All your points about him being a failure and spending his own money to run are either mistaken or woefully out of context.

Well yes, if he had the won against Ted Kennedy, IMO, he would have used that as his step to the Presidency. However, he lost and instead ran for Governor - leaving after one term to position himself for the Presidency.

He needed to have been elected to office before trying for the Presidency. The Senate didn’t work out so he changed route. I don’t how trying to get there via the Senate is* a step to step* to the Presidency? Either route was just a platform to get him to the Presidency.

I would not be surprised if Mitt thought that he was called of God. That seems to be not uncommon among other Christian politicians as well.

That said, I have to be one of the most vocal ex-Mormon on the boards. I regularly call BS were I see it. There is absolutely no love lost between me and the Mormon church. I am completely convinced that Joseph Smith was a fraud, fucked his friends’ wives and enriched himself at the expense of the gullible believers. I disdain the current bureaucratic leadership.

But I have studied the history of the church and a better informed than average of what they have done over the course of the last 190 years. I believe that the church would be really happy if he won, and the members would be most ecstatic.

But, IMHO, this OP has less merit than Mitt’s comment on the number of ships in the navy.

Bill Maher has said repeatedly that Romney’s sole purpose in running is to become the first Mormon President. I don’t know if it’s his sole purpose, but to be honest I don’t feel that Romney has given us any other reason. It’s pretty clear he’ll say whatever it takes to win.

And that differentiates him from the majority of other candidates how, exactly?

Interesting timing:

http://www.google.com/url?sa=t&rct=j&q=mormon%20women%20missionaries%20press%20release&source=web&cd=1&cad=rja&ved=0CDAQFjAA&url=http%3A%2F%2Fwww.sltrib.com%2Fsltrib%2Fnews%2F55129357-78%2Fmissionaries-lds-missionary-mormon.html.csp&ei=yjWRUNfFF4PuiQLAo4HYAw&usg=AFQjCNFnrfoVQHRJ57fdk_Z8UjegDMTVmg

Romney still lags with the female vote so the church has a LDS press release emphasizing women missionaries.

Crane

Republicans always lag with female voters, and that article (not a press release) is from October 22. What makes you think it has anything to do with the election?

wonjct?

From the link:

““Slightly more than half of the applicants are women,” LDS Church spokesman Scott Trotter said Monday in a news release”

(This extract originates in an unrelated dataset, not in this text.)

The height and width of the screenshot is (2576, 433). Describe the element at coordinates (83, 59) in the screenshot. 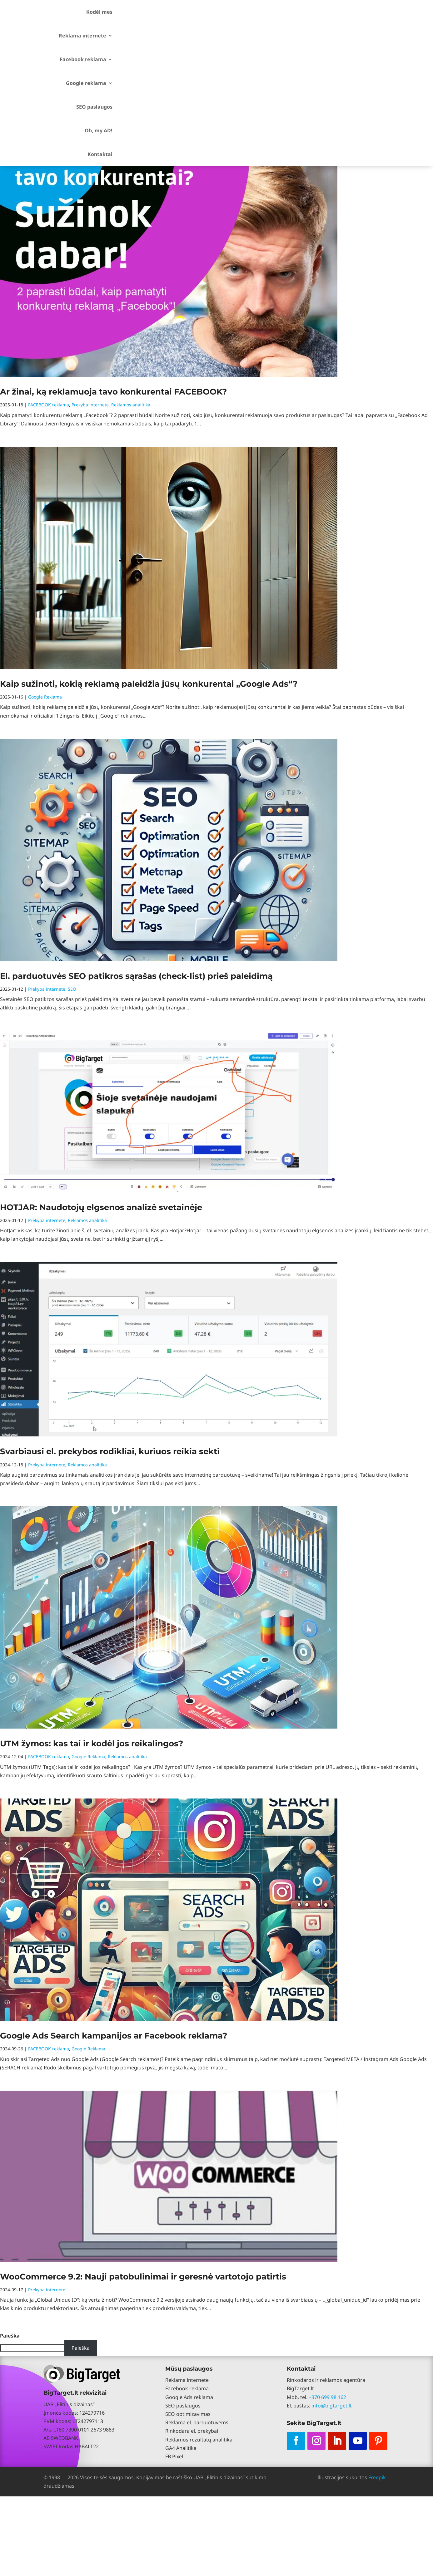

I see `Facebook reklama` at that location.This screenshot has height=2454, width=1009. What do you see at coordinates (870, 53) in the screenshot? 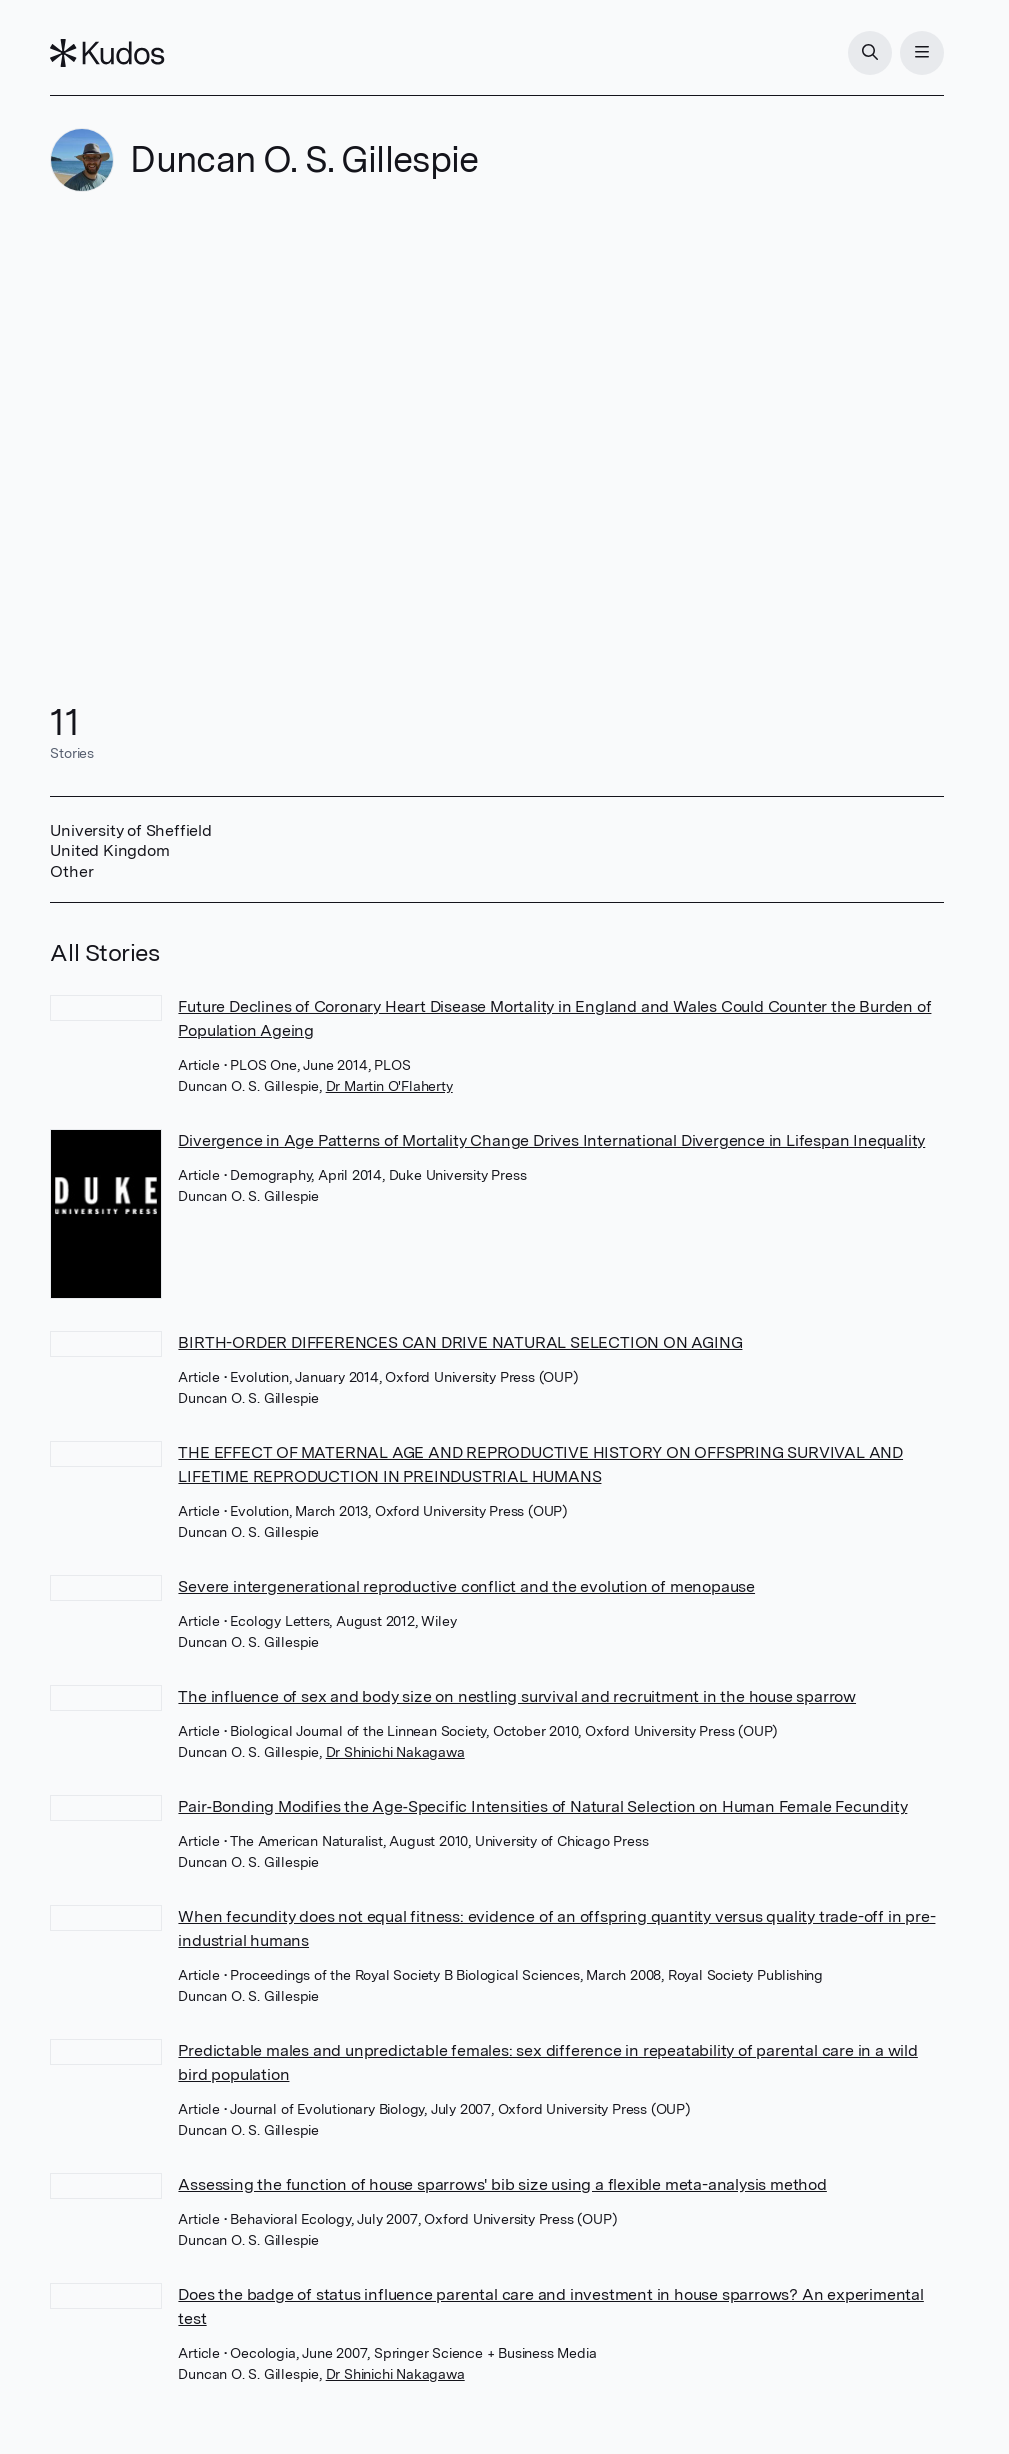
I see `[Search]` at bounding box center [870, 53].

That’s a press release by an official LDS spokesman.

Crane

Again, so what? What ties this to the election campaign?

Interesting timing by an organization whose founder sought the Presidency.

It’s quite possible that Romney is on a Mission Call. We cannot know since LDS is a secret organization. That’s the problem.

Crane

Oh, it is not quite possible. You’re imagining stuff. Actually, you’re just flat out making up stuff now.

For the first and probably last time, you and I agree on something about Mormonism.